In this case, the trial court found that “plaintiff did not know and had no means of learning the identity” of the hit-and-run driver. The defendant‘s adjuster testified that had an uninsured motorist claim been filed by plaintiff, he “probably would not have been able to locate” the hit-and-run driver. If plaintiff did not know and had no means of ascertaining the identity of the hit-and-run driver, it would have been impossible for him to have filed an action against him and complied with the coverage requirement. Under these circumstances, we do not believe that filing an action against the uninsured motorist was a condition precedent to plaintiff‘s cause of action against defendant.

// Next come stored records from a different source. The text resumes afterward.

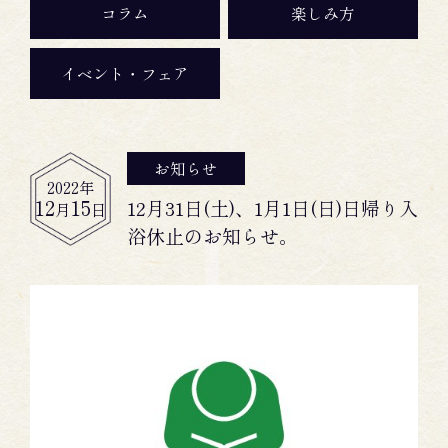
コラム
楽しみ方
イベント・フェア
お知らせ
2022
年
12
15
12月31日(土)、1月1日(日)日帰り入
月
日
浴休止のお知らせ。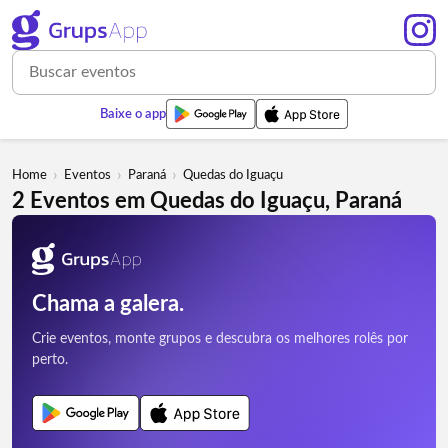
Baixe o app
›
›
›
Home
Eventos
Paraná
Quedas do Iguaçu
2 Eventos em Quedas do Iguaçu, Paraná
Chama a galera.
Crie eventos, monte grupos e descubra os melhores rolês por
perto.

The courts have applied the contract statute of limitations because the intent of uninsured motorist coverage is to protect the insured, and is not to provide free liability insurance for the otherwise uninsured motorist. The insurer does not represent the uninsured motorist; the insurer represents itself on its own contract with its own insured who has paid a premium for this feature of his contract of insurance. Consequently, the liability of the insurer is based on its contract with the insured, and any claim of the insured also is governed by the contract. Sahloff v. Western Casualty and Surety Co., 45 Wisc 2d 60, 171 NW2d 914 (1969).
Finding no error, the judgment is affirmed.